City-region agreements will also require cities to align transit and housing growth plans to mode shift and vehicle kilometre reduction (VKT) targets, with the federal government setting minimum expectations for what can be delivered based on city size, local circumstances, and the amount of federal funding. These local targets will add up to an overall national target to double public transit ridership by 2035.

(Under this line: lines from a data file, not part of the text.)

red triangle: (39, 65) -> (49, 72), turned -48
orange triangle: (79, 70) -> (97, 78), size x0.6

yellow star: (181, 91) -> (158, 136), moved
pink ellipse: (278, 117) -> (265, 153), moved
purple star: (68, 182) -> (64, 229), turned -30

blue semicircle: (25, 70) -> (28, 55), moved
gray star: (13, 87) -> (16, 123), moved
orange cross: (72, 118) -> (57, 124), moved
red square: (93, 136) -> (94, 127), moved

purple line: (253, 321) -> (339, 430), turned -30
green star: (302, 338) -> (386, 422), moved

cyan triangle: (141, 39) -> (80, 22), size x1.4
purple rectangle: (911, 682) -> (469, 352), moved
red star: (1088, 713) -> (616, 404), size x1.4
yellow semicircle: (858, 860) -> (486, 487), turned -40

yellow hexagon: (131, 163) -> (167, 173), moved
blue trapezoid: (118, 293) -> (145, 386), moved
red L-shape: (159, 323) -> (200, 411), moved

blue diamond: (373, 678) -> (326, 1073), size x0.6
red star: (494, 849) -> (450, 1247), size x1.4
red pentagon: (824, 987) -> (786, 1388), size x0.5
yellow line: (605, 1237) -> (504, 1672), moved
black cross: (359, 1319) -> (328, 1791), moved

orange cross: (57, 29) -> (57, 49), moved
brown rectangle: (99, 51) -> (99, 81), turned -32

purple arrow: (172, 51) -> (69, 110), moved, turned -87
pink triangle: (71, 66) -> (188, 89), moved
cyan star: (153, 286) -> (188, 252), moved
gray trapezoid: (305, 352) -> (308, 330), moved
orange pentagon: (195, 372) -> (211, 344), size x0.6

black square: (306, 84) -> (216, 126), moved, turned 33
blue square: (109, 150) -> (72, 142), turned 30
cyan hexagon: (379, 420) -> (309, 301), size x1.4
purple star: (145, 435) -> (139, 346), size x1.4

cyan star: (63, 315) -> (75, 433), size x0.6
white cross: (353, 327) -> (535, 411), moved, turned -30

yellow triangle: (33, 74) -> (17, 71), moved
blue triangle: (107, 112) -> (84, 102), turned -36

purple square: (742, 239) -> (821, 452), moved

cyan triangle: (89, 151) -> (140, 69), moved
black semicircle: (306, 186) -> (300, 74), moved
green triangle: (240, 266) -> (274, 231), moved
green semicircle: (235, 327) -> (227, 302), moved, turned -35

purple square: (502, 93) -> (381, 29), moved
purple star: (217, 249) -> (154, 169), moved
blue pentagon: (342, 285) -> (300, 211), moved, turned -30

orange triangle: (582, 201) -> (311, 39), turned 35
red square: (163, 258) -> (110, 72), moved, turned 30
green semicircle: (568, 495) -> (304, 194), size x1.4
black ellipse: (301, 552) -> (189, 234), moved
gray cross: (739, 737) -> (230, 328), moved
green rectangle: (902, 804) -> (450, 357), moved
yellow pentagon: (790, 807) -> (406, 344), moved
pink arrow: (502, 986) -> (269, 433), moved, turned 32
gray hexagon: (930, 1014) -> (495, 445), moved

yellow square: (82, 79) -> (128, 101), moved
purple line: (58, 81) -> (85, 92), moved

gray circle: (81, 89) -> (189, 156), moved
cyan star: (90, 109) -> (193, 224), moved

This AFB will expand the Rural Transit Solutions program, alongside the Active Transportation Fund. This additional funding will support the expansion of the eligibility criteria for funding under these programs to include operating costs under the Rural Transit Solutions program and funding for publicly managed municipal bike-share programs under the Active Transportation Fund. The Zero-Emissions Transit Fund will be incorporated into the Canada Public Transit Fund as additional support for municipalities to meet rising minimum zero-emission bus procurement targets.